= Problem to solve =
From the records below, work out how many lines carry the string "header". Leave out everything but the number.

━━ Material shown ━━

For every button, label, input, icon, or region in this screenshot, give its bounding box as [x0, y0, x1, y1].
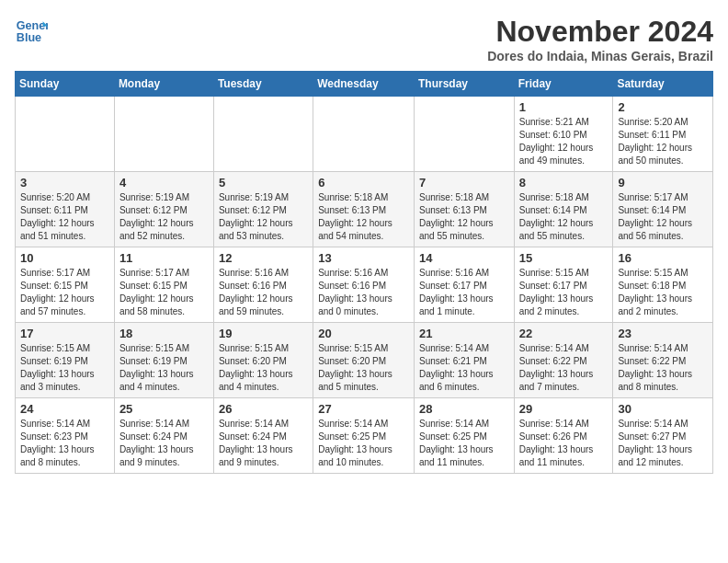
logo-icon: General Blue [15, 15, 48, 48]
day-number: 1 [519, 100, 609, 114]
calendar-week-row: 10Sunrise: 5:17 AM Sunset: 6:15 PM Dayli… [16, 247, 713, 323]
day-info: Sunrise: 5:14 AM Sunset: 6:26 PM Dayligh… [519, 418, 609, 469]
calendar-cell: 23Sunrise: 5:14 AM Sunset: 6:22 PM Dayli… [613, 323, 713, 398]
day-number: 14 [419, 251, 509, 265]
day-info: Sunrise: 5:14 AM Sunset: 6:21 PM Dayligh… [419, 342, 509, 394]
day-info: Sunrise: 5:14 AM Sunset: 6:24 PM Dayligh… [219, 418, 308, 469]
day-info: Sunrise: 5:17 AM Sunset: 6:15 PM Dayligh… [20, 267, 109, 318]
calendar-week-row: 17Sunrise: 5:15 AM Sunset: 6:19 PM Dayli… [16, 323, 713, 398]
day-info: Sunrise: 5:15 AM Sunset: 6:18 PM Dayligh… [618, 267, 708, 318]
svg-text:Blue: Blue [17, 31, 41, 44]
day-info: Sunrise: 5:15 AM Sunset: 6:19 PM Dayligh… [20, 342, 109, 394]
calendar-week-row: 1Sunrise: 5:21 AM Sunset: 6:10 PM Daylig… [16, 97, 713, 172]
day-info: Sunrise: 5:18 AM Sunset: 6:13 PM Dayligh… [419, 191, 509, 243]
day-info: Sunrise: 5:14 AM Sunset: 6:27 PM Dayligh… [618, 418, 708, 469]
calendar-cell [114, 97, 213, 172]
day-number: 22 [519, 327, 609, 340]
day-number: 30 [618, 402, 708, 416]
day-info: Sunrise: 5:19 AM Sunset: 6:12 PM Dayligh… [219, 191, 308, 243]
day-info: Sunrise: 5:15 AM Sunset: 6:20 PM Dayligh… [219, 342, 308, 394]
day-number: 26 [219, 402, 308, 416]
day-info: Sunrise: 5:14 AM Sunset: 6:25 PM Dayligh… [318, 418, 409, 469]
calendar-cell: 11Sunrise: 5:17 AM Sunset: 6:15 PM Dayli… [114, 247, 213, 323]
calendar-cell [414, 97, 514, 172]
calendar-cell: 16Sunrise: 5:15 AM Sunset: 6:18 PM Dayli… [613, 247, 713, 323]
day-number: 27 [318, 402, 409, 416]
day-number: 12 [219, 251, 308, 265]
day-number: 17 [20, 327, 109, 340]
weekday-header-cell: Wednesday [313, 72, 415, 97]
day-info: Sunrise: 5:20 AM Sunset: 6:11 PM Dayligh… [618, 116, 708, 167]
calendar-cell: 15Sunrise: 5:15 AM Sunset: 6:17 PM Dayli… [514, 247, 613, 323]
day-info: Sunrise: 5:14 AM Sunset: 6:22 PM Dayligh… [618, 342, 708, 394]
weekday-header-cell: Monday [114, 72, 213, 97]
day-info: Sunrise: 5:15 AM Sunset: 6:19 PM Dayligh… [119, 342, 209, 394]
day-info: Sunrise: 5:17 AM Sunset: 6:15 PM Dayligh… [119, 267, 209, 318]
calendar-cell: 20Sunrise: 5:15 AM Sunset: 6:20 PM Dayli… [313, 323, 415, 398]
day-number: 16 [618, 251, 708, 265]
location-subtitle: Dores do Indaia, Minas Gerais, Brazil [487, 49, 713, 63]
calendar-cell: 8Sunrise: 5:18 AM Sunset: 6:14 PM Daylig… [514, 172, 613, 247]
logo: General Blue [15, 15, 48, 48]
calendar-cell: 10Sunrise: 5:17 AM Sunset: 6:15 PM Dayli… [16, 247, 115, 323]
calendar-cell [213, 97, 313, 172]
day-number: 3 [20, 176, 109, 190]
calendar-cell: 22Sunrise: 5:14 AM Sunset: 6:22 PM Dayli… [514, 323, 613, 398]
day-info: Sunrise: 5:18 AM Sunset: 6:14 PM Dayligh… [519, 191, 609, 243]
weekday-header-cell: Friday [514, 72, 613, 97]
calendar-body: 1Sunrise: 5:21 AM Sunset: 6:10 PM Daylig… [16, 97, 713, 474]
day-number: 18 [119, 327, 209, 340]
day-number: 5 [219, 176, 308, 190]
weekday-header-cell: Tuesday [213, 72, 313, 97]
day-info: Sunrise: 5:14 AM Sunset: 6:22 PM Dayligh… [519, 342, 609, 394]
calendar-cell: 30Sunrise: 5:14 AM Sunset: 6:27 PM Dayli… [613, 398, 713, 474]
calendar-cell: 7Sunrise: 5:18 AM Sunset: 6:13 PM Daylig… [414, 172, 514, 247]
day-info: Sunrise: 5:15 AM Sunset: 6:20 PM Dayligh… [318, 342, 409, 394]
calendar-cell: 19Sunrise: 5:15 AM Sunset: 6:20 PM Dayli… [213, 323, 313, 398]
weekday-header-cell: Sunday [16, 72, 115, 97]
calendar-cell: 17Sunrise: 5:15 AM Sunset: 6:19 PM Dayli… [16, 323, 115, 398]
calendar-cell [16, 97, 115, 172]
day-number: 10 [20, 251, 109, 265]
month-title: November 2024 [487, 15, 713, 49]
calendar-cell: 9Sunrise: 5:17 AM Sunset: 6:14 PM Daylig… [613, 172, 713, 247]
calendar-table: SundayMondayTuesdayWednesdayThursdayFrid… [15, 71, 713, 474]
day-number: 6 [318, 176, 409, 190]
calendar-cell: 13Sunrise: 5:16 AM Sunset: 6:16 PM Dayli… [313, 247, 415, 323]
day-info: Sunrise: 5:21 AM Sunset: 6:10 PM Dayligh… [519, 116, 609, 167]
day-number: 29 [519, 402, 609, 416]
calendar-cell: 5Sunrise: 5:19 AM Sunset: 6:12 PM Daylig… [213, 172, 313, 247]
day-info: Sunrise: 5:18 AM Sunset: 6:13 PM Dayligh… [318, 191, 409, 243]
day-number: 13 [318, 251, 409, 265]
calendar-cell: 29Sunrise: 5:14 AM Sunset: 6:26 PM Dayli… [514, 398, 613, 474]
weekday-header-cell: Thursday [414, 72, 514, 97]
calendar-cell: 2Sunrise: 5:20 AM Sunset: 6:11 PM Daylig… [613, 97, 713, 172]
calendar-cell: 3Sunrise: 5:20 AM Sunset: 6:11 PM Daylig… [16, 172, 115, 247]
day-info: Sunrise: 5:14 AM Sunset: 6:25 PM Dayligh… [419, 418, 509, 469]
calendar-cell: 12Sunrise: 5:16 AM Sunset: 6:16 PM Dayli… [213, 247, 313, 323]
calendar-cell: 14Sunrise: 5:16 AM Sunset: 6:17 PM Dayli… [414, 247, 514, 323]
calendar-week-row: 24Sunrise: 5:14 AM Sunset: 6:23 PM Dayli… [16, 398, 713, 474]
day-info: Sunrise: 5:16 AM Sunset: 6:16 PM Dayligh… [318, 267, 409, 318]
day-info: Sunrise: 5:17 AM Sunset: 6:14 PM Dayligh… [618, 191, 708, 243]
day-info: Sunrise: 5:19 AM Sunset: 6:12 PM Dayligh… [119, 191, 209, 243]
calendar-cell: 27Sunrise: 5:14 AM Sunset: 6:25 PM Dayli… [313, 398, 415, 474]
day-number: 2 [618, 100, 708, 114]
day-info: Sunrise: 5:14 AM Sunset: 6:23 PM Dayligh… [20, 418, 109, 469]
calendar-cell: 28Sunrise: 5:14 AM Sunset: 6:25 PM Dayli… [414, 398, 514, 474]
day-number: 20 [318, 327, 409, 340]
day-number: 15 [519, 251, 609, 265]
calendar-cell: 21Sunrise: 5:14 AM Sunset: 6:21 PM Dayli… [414, 323, 514, 398]
calendar-cell: 6Sunrise: 5:18 AM Sunset: 6:13 PM Daylig… [313, 172, 415, 247]
day-number: 19 [219, 327, 308, 340]
day-number: 11 [119, 251, 209, 265]
calendar-cell: 4Sunrise: 5:19 AM Sunset: 6:12 PM Daylig… [114, 172, 213, 247]
day-info: Sunrise: 5:15 AM Sunset: 6:17 PM Dayligh… [519, 267, 609, 318]
day-number: 28 [419, 402, 509, 416]
day-info: Sunrise: 5:14 AM Sunset: 6:24 PM Dayligh… [119, 418, 209, 469]
calendar-cell: 26Sunrise: 5:14 AM Sunset: 6:24 PM Dayli… [213, 398, 313, 474]
calendar-cell: 1Sunrise: 5:21 AM Sunset: 6:10 PM Daylig… [514, 97, 613, 172]
day-number: 21 [419, 327, 509, 340]
day-number: 8 [519, 176, 609, 190]
day-number: 24 [20, 402, 109, 416]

━━━

= Response to this task =
6